## Task inputs
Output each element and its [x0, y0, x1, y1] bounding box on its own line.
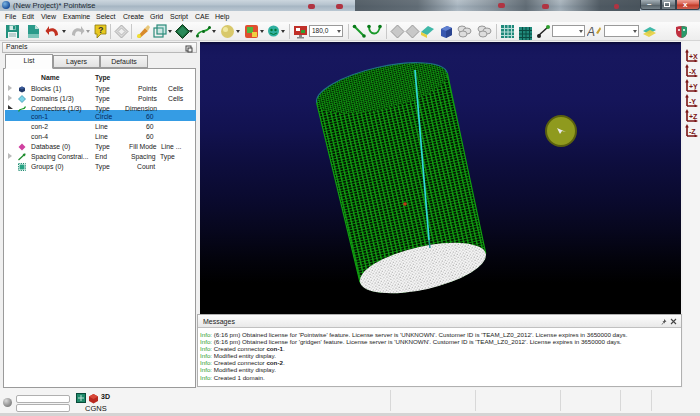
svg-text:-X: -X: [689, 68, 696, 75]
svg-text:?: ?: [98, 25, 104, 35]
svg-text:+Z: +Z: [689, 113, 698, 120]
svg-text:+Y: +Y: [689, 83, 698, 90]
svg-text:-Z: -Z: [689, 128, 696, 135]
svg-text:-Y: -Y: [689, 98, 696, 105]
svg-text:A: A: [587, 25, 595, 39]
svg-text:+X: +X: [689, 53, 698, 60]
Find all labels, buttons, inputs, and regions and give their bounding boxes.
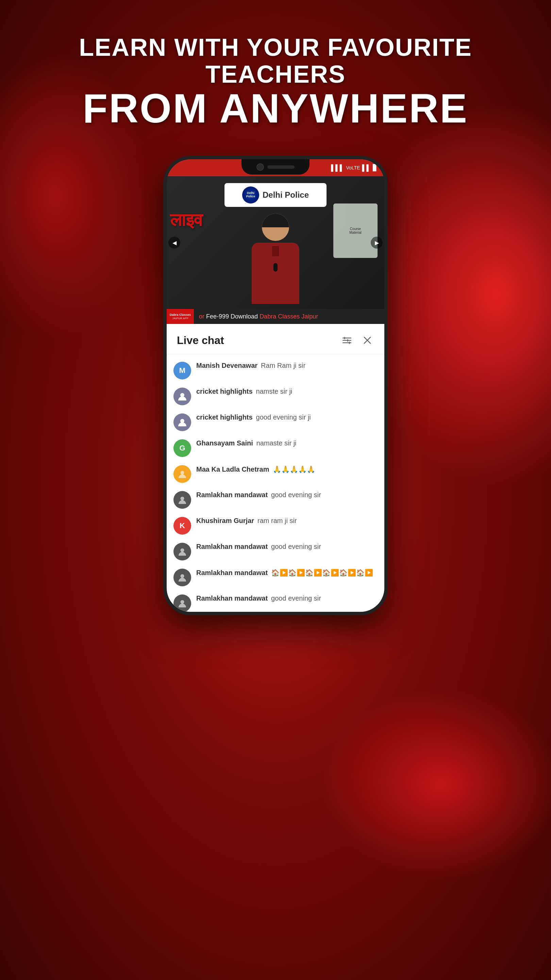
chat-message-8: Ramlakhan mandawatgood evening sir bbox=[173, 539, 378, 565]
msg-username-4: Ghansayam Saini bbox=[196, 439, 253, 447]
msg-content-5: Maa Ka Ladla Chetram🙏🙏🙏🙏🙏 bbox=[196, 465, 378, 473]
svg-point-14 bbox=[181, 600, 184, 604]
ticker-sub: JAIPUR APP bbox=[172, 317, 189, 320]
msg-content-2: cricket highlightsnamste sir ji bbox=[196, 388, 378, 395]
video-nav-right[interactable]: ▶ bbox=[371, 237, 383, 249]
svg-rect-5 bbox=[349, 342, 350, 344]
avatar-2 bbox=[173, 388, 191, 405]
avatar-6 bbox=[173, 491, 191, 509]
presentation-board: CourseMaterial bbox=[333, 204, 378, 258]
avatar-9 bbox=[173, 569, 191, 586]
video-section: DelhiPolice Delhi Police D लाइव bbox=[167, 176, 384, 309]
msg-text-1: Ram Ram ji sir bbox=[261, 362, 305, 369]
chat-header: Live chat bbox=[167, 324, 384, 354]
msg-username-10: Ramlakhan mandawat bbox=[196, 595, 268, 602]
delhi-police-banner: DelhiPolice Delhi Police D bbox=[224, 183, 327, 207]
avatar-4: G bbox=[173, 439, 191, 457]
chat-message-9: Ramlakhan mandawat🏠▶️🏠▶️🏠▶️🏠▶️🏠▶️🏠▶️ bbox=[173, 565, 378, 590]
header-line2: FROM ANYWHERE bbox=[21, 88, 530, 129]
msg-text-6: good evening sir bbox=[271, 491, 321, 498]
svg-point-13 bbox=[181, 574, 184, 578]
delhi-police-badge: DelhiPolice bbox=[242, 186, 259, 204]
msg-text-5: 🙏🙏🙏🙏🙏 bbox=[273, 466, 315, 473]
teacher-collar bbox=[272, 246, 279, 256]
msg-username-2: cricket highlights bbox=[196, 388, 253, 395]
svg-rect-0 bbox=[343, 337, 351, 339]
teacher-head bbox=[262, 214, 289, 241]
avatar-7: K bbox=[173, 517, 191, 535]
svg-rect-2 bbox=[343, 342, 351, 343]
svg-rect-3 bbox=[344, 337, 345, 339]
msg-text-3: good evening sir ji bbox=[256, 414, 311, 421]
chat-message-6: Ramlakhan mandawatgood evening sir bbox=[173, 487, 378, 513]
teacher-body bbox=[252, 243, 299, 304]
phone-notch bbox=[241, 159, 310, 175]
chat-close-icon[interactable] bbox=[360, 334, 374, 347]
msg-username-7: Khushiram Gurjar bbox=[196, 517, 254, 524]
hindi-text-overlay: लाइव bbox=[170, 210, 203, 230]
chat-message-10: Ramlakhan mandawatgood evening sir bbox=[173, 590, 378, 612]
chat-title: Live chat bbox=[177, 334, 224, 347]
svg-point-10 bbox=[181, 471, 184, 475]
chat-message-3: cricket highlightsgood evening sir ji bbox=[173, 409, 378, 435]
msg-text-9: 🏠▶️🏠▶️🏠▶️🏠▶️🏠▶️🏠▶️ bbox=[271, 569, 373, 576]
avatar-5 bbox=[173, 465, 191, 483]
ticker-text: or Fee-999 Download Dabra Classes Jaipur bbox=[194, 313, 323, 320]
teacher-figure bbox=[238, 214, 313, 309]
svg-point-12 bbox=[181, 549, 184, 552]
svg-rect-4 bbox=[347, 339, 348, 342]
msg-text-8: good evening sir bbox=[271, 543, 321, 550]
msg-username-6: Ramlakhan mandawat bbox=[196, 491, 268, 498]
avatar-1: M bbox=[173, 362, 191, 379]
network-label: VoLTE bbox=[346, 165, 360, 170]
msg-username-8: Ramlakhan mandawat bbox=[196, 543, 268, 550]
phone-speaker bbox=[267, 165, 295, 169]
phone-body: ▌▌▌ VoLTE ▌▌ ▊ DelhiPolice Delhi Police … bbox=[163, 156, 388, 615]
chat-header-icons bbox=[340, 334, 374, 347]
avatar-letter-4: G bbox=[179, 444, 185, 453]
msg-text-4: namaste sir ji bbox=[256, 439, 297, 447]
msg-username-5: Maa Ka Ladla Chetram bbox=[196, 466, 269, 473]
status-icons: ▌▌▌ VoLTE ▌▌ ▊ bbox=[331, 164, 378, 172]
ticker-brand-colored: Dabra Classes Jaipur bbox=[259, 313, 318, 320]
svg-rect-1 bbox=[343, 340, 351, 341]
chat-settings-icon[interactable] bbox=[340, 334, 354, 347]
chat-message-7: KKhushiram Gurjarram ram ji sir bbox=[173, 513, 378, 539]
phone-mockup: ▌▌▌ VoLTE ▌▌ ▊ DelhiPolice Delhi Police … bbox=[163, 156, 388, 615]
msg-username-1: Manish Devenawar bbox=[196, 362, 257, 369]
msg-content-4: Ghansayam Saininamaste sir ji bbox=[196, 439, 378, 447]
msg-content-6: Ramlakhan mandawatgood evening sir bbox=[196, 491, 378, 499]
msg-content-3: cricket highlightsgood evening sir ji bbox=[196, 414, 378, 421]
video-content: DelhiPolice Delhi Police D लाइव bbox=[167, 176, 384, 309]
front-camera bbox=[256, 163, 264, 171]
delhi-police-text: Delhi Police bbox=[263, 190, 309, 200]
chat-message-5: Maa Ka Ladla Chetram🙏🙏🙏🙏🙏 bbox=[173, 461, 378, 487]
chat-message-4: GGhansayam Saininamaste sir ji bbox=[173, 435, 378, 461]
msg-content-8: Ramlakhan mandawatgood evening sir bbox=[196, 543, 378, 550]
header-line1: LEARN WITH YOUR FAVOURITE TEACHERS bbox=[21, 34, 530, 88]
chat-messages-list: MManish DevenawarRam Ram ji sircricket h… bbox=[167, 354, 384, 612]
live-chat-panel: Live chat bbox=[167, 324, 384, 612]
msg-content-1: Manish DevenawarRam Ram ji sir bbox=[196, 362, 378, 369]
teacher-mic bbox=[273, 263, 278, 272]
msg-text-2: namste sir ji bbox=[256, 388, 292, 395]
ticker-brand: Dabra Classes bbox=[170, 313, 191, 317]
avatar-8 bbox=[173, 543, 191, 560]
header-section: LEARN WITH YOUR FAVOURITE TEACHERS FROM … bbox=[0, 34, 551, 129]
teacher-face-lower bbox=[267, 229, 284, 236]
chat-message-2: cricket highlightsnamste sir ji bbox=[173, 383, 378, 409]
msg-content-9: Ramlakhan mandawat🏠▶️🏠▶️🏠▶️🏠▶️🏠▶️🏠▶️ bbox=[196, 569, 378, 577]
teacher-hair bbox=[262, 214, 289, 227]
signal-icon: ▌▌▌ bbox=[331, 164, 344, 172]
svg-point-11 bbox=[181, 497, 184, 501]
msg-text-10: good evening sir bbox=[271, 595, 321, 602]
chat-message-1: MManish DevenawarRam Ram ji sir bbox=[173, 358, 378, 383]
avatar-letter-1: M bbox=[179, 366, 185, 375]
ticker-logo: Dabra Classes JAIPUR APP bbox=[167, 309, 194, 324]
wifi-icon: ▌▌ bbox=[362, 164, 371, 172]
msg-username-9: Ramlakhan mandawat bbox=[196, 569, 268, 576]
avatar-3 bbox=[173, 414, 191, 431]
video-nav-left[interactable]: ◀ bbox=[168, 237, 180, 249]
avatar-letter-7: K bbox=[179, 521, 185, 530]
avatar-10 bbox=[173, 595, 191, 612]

## Exercise brief
For every line in the data above that has the string "FAVOURITE", return that line.

## Response
header-line1: LEARN WITH YOUR FAVOURITE TEACHERS bbox=[21, 34, 530, 88]
header-section: LEARN WITH YOUR FAVOURITE TEACHERS FROM … bbox=[0, 34, 551, 129]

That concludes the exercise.